In 2024, 1.9 million lives were saved across Africa because a child received a vaccine — not through miracle, but through momentum, science, and quiet determination. From bustling clinics in Dakar to remote health posts in South Sudan, immunization is proving to be one of the most powerful equalizers on a continent too often defined by disparity. The theme of Africa Vaccination Week 2026, “For Every Generation, Vaccines Work,” is no longer aspirational — it’s measurable. Over the past five decades, vaccines have saved more than 51 million lives across the region. Measles vaccine coverage jumped from 43% in 2022 to 55% in 2024, and through the ‘Big Catch-Up’ initiative, 18.3 million children aged 1 to 5 were reached between 2023 and 2025 — including 12.3 million who had previously received no vaccines at all. More than 100 million doses were delivered in that effort alone.
Africa is not just catching up — it’s leading. Twenty-five countries are now rolling out the world’s first malaria vaccines, a breakthrough developed with African needs in mind, protecting children from a disease that still claims a young life nearly every minute. Since 2020, the continent has remained free of wild poliovirus, a triumph of coordination and community trust. And in November 2025, Cabo Verde, Mauritius, and Seychelles made history as the first African nations certified to have eliminated both measles and rubella — a milestone once thought unreachable, now achieved through national commitment and regional collaboration.

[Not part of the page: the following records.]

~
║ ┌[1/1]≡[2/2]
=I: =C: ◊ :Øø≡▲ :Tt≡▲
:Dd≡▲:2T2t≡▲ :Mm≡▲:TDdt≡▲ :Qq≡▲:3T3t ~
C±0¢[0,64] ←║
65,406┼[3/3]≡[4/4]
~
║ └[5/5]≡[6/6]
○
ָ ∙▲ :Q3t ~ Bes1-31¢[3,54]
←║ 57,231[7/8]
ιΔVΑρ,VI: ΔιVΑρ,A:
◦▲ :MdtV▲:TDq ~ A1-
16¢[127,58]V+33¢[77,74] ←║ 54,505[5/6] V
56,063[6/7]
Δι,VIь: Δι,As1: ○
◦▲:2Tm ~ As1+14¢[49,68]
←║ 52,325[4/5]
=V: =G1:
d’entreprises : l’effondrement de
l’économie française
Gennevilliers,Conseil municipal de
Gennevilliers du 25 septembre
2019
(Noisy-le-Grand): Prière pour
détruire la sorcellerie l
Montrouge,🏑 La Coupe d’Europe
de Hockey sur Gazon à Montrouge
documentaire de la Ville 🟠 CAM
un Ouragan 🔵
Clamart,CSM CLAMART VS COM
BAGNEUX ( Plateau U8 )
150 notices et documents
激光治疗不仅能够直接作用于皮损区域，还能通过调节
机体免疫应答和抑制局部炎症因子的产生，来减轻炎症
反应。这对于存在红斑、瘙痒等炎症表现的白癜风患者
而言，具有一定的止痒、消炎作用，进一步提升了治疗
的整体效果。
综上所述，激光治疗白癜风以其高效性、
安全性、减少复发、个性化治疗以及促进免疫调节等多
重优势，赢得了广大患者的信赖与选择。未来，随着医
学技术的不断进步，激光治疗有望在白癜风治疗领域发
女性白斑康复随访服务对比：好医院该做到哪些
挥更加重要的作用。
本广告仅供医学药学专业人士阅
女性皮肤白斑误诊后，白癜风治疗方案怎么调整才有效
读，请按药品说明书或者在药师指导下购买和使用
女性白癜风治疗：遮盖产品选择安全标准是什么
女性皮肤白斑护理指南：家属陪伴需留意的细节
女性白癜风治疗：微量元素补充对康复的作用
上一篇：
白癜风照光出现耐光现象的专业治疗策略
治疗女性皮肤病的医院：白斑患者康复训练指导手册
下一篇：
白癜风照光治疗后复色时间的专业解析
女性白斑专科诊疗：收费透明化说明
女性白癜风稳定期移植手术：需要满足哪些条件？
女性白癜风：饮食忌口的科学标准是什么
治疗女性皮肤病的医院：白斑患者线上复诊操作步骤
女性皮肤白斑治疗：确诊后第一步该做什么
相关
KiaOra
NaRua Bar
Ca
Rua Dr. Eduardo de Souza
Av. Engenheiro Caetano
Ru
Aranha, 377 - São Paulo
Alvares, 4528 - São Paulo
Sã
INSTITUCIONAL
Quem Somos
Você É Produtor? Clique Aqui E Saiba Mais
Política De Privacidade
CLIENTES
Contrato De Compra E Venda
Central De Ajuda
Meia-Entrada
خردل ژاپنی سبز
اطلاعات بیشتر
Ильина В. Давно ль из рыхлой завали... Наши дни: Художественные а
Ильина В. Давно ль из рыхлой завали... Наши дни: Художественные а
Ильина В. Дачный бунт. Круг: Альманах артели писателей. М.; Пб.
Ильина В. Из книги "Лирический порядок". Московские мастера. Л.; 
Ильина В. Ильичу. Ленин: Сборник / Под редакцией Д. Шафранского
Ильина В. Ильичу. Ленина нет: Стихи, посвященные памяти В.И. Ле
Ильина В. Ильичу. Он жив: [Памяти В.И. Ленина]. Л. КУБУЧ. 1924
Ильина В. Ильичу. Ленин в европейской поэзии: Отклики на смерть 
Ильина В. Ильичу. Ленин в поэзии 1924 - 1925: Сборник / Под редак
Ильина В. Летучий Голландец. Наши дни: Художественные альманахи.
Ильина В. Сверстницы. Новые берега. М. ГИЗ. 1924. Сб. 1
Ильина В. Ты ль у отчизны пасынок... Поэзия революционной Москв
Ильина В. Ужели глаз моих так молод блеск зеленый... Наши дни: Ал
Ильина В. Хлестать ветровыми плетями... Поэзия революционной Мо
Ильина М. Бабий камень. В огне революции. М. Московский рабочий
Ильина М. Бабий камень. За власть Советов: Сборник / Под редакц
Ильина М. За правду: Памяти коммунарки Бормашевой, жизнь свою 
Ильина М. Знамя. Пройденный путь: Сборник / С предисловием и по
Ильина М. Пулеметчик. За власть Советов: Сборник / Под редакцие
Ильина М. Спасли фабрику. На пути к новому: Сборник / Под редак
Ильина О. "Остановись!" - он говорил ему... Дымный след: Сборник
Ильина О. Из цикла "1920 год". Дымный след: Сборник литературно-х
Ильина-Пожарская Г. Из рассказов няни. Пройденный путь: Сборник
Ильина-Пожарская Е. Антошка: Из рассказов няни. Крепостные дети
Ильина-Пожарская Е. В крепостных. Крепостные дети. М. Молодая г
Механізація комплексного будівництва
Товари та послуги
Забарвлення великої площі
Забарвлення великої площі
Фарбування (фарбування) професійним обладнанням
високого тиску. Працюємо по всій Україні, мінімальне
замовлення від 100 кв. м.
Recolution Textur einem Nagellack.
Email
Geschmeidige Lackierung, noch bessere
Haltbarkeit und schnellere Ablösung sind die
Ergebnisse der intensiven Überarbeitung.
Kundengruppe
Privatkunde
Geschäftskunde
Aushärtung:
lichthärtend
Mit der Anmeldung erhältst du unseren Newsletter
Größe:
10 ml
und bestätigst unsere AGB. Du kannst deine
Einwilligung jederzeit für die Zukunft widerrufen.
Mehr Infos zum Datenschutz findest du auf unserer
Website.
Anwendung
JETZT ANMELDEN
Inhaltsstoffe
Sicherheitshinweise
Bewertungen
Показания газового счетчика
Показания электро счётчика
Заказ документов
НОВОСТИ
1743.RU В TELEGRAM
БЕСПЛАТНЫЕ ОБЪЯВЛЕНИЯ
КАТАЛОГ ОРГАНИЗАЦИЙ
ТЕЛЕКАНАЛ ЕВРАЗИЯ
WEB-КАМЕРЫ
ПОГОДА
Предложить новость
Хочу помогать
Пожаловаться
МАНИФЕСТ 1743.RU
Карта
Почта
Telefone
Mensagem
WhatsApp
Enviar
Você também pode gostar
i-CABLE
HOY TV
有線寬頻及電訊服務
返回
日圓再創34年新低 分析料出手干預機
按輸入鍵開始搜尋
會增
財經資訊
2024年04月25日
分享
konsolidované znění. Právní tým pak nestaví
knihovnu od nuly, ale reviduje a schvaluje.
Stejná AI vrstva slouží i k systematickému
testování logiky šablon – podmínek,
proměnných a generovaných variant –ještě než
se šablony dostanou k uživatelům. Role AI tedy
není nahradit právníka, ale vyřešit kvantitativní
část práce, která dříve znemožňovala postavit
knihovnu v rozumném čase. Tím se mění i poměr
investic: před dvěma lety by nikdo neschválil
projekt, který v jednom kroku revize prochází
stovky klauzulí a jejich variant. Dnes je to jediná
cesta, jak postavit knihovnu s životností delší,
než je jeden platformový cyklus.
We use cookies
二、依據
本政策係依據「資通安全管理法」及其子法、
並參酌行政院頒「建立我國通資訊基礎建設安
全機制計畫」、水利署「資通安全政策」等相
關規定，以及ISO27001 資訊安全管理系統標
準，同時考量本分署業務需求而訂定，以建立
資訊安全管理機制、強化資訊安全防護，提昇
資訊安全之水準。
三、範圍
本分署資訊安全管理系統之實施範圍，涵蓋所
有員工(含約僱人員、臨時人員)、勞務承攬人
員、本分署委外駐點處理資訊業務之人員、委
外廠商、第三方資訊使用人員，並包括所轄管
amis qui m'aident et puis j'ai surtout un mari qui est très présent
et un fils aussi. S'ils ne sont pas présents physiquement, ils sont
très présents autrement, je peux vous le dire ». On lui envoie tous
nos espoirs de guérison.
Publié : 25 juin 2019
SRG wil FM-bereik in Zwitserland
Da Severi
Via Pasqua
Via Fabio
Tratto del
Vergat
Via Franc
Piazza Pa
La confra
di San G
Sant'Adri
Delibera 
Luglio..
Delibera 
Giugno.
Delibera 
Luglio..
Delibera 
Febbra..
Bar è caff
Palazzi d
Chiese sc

Yet the promise of immunization remains uneven. In 2024, 6.7 million African children received no routine vaccines, and another 2.8 million were under-immunized. Diphtheria-tetanus-pertussis (DTP3) coverage has stalled at 76%, the lowest global regional rate, barely changed in fifteen years. Half of the world’s zero-dose children live in fragile, conflict-affected, or climate-stressed regions across Africa, where access to health systems is too often dictated by geography rather than equity. In 2023, outbreaks of cholera, measles, and vaccine-derived poliovirus caused nearly 200,000 preventable deaths — not because the tools are missing, but because the delivery systems are strained.
The solution, experts say, lies not only in funding but in ownership. Sustainable immunization depends on national leadership, domestic investment, and locally driven systems. Forty-three African countries have already eliminated maternal and neonatal tetanus, and 44 have established National Immunization Technical Advisory Groups to make evidence-based vaccine decisions. The Addis Ababa Declaration on Immunization and the African Medicines Agency are building a future where Africa doesn’t just receive vaccines — it produces, regulates, and delivers them on its own terms. The path forward isn’t charity; it’s solidarity, sovereignty, and science working together — for every generation.